→ **WHAT TO DO**: Search the data below for the word "Arkansas" and report how many lines contain it, with no added words.

→ **EXCERPTED DATA**:
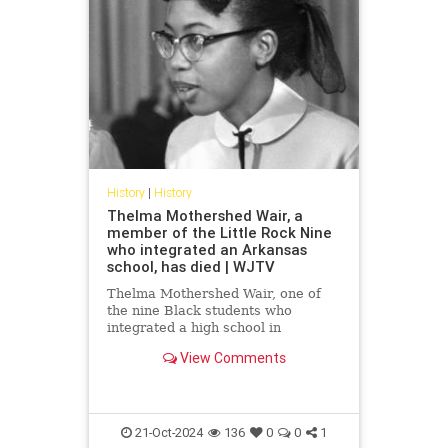
History
|
History
Thelma Mothershed Wair, a
member of the Little Rock Nine
who integrated an Arkansas
school, has died | WJTV
Thelma Mothershed Wair, one of
the nine Black students who
integrated a high school in
Arkansas’ capital city of Little Rock
View Comments
in 1957 while a mob of white
segregationists yelled threats and
insults, has died at age 83.
Mothershed Wair died Saturday at
a
21-Oct-2024
136
0
0
1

→ **TASK ANSWER**: 2